I am trying to write an implementation of the GAPS operator in Kairos in Python.
What the GAPS operator does is introduces NaN values where there is no data point based on the sampling frequency. ` This an example in a sample dataset:
import pandas as pd
# Sample DataFrame
data = {'timestamp': ['2023-07-20 00:01:30', '2023-07-20 01:50:10', '2023-07-20 01:40:00', '2023-07-20 03:00:00'],
'value': [10, 20, 30, 15]}
df = pd.DataFrame(data)
# Convert the 'timestamp' column to a pandas DateTimeIndex
df['timestamp'] = pd.to_datetime(df['timestamp'])
df.sort_values('timestamp', inplace=True)

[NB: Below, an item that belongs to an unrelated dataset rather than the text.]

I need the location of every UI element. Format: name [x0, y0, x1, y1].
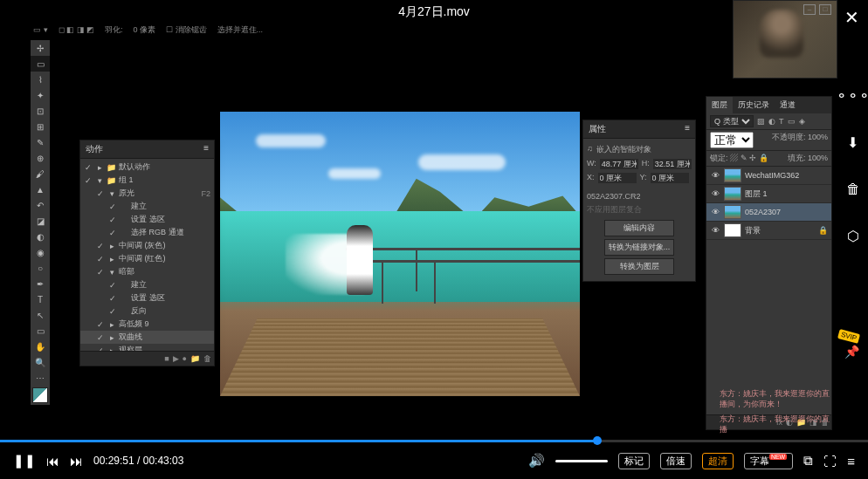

df.set_index('timestamp', inplace=True)
# # Create a new DatetimeIndex with 1-hour frequency
# start_time = df.index.min().floor('H') # Round down to the nearest hour
# end_time = df.index.max().ceil('H') # Round up to the nearest hour
start_time = '2023-07-20 00:00:00'
end_time = '2023-07-20 05:00:00'
new_index = pd.date_range(start=start_time, end=end_time, freq='1H')
# # Reindex the DataFrame with the new DatetimeIndex and fill missing values with NaN
df_reindexed = df.reindex(df.index.union(new_index))
print(df_reindexed)
What i got is:
value
2023-07-20 00:00:00 NaN
2023-07-20 00:01:30 10.0
2023-07-20 01:00:00 NaN
2023-07-20 01:40:00 30.0
2023-07-20 01:50:10 20.0
2023-07-20 02:00:00 NaN
2023-07-20 03:00:00 15.0
2023-07-20 04:00:00 NaN
2023-07-20 05:00:00 NaN
What i should get is :
value
2023-07-20 00:00:00 NaN
2023-07-20 00:01:30 10.0
2023-07-20 01:40:00 30.0
2023-07-20 01:50:10 20.0
2023-07-20 02:00:00 NaN
2023-07-20 03:00:00 15.0
2023-07-20 04:00:00 NaN
2023-07-20 05:00:00 NaN
The datapoint '2023-07-20 01:00:00 NaN', should not be present in the result as the sampling frequency is 1 hour and i already have 2 datapoints in the hour already present (2023-07-20 01:40:00, 2023-07-20 01:50:10)
Any help or reference would be appreciated.Cheers.